TASK STATEMENT |
Write out exactly the lines running from the line that includes "LUIS JAVIER CALVO SERRANO" to the end of the data, both ends included, and nothing besides.

━━━━━━━━

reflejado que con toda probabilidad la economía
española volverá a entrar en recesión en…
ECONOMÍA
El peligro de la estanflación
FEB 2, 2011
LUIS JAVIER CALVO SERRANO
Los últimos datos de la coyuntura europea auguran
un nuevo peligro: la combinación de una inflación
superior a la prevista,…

━━━━━━━━

ANSWER TO THIS EXERCISE |
LUIS JAVIER CALVO SERRANO
Los últimos datos de la coyuntura europea auguran
un nuevo peligro: la combinación de una inflación
superior a la prevista,…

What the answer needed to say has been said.